● What you need to do: Exactly and only the lines below from the one containing "Россия, Курган, 6-й микрорайон, 11" down to the one containing "Vorreiterrolle. Sie hoffe, dass" are wanted, both included; please exclude every picture.

※ ※ ※

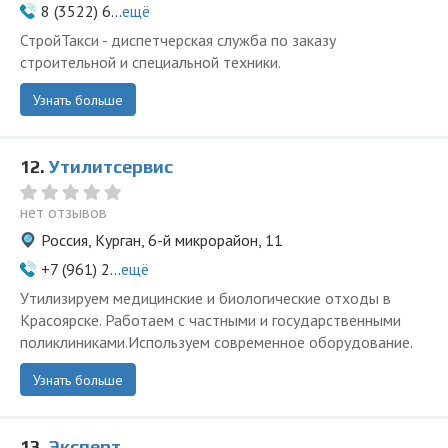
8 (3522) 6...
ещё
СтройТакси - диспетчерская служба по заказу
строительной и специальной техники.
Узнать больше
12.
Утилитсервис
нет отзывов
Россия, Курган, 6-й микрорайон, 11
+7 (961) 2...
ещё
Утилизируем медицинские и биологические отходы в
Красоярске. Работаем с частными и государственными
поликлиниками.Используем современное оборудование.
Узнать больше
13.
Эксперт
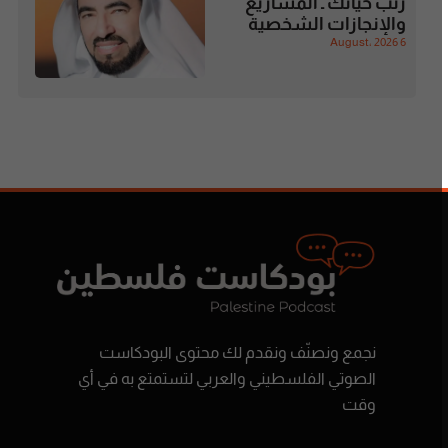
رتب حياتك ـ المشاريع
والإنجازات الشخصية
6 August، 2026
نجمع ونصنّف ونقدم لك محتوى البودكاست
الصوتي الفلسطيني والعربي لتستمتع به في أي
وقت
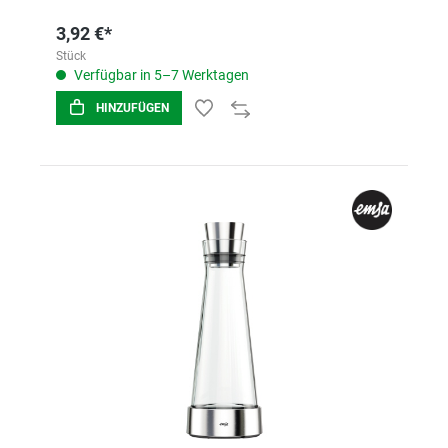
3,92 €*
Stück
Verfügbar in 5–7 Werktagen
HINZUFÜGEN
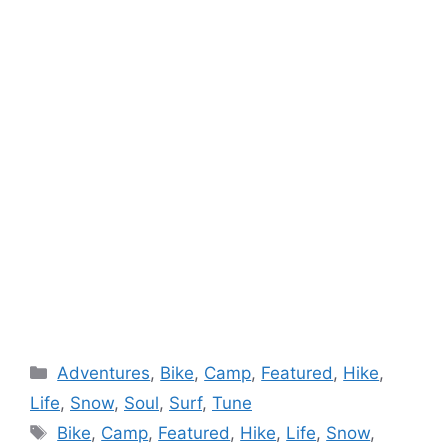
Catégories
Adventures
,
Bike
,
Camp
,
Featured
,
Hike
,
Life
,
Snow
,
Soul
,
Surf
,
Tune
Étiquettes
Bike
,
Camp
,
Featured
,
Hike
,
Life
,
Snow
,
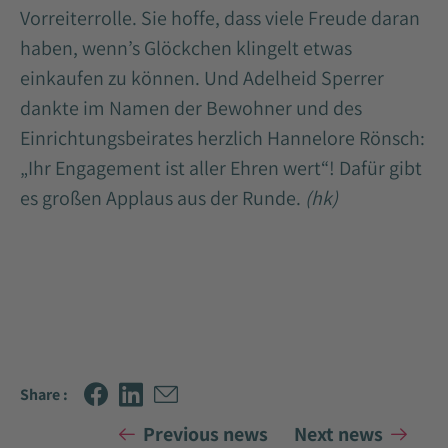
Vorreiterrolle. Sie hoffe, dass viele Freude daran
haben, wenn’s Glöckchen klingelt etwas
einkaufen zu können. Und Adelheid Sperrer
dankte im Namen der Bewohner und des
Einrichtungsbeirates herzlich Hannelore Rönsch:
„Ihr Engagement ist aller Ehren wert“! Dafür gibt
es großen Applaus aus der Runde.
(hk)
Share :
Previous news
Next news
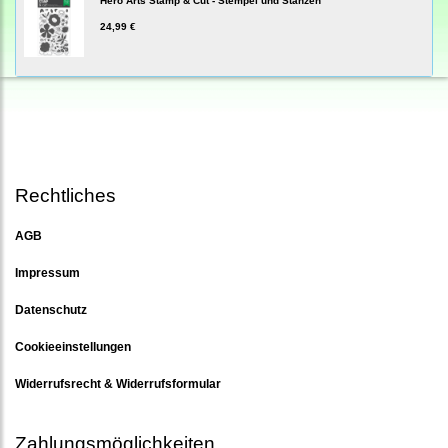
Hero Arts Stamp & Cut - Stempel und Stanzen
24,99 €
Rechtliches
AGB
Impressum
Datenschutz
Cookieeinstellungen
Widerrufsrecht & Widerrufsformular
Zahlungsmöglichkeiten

※ ※ ※

● Answer space:
Россия, Курган, 6-й микрорайон, 11
+7 (961) 2...
ещё
Утилизируем медицинские и биологические отходы в
Красоярске. Работаем с частными и государственными
поликлиниками.Используем современное оборудование.
Узнать больше
13.
Эксперт
رتب حياتك ـ المشاريع
والإنجازات الشخصية
6 August، 2026
نجمع ونصنّف ونقدم لك محتوى البودكاست
الصوتي الفلسطيني والعربي لتستمتع به في أي
وقت
3,92 €*
Stück
Verfügbar in 5–7 Werktagen
HINZUFÜGEN
Catégories
Adventures
,
Bike
,
Camp
,
Featured
,
Hike
,
Life
,
Snow
,
Soul
,
Surf
,
Tune
Étiquettes
Bike
,
Camp
,
Featured
,
Hike
,
Life
,
Snow
,
Vorreiterrolle. Sie hoffe, dass viele Freude daran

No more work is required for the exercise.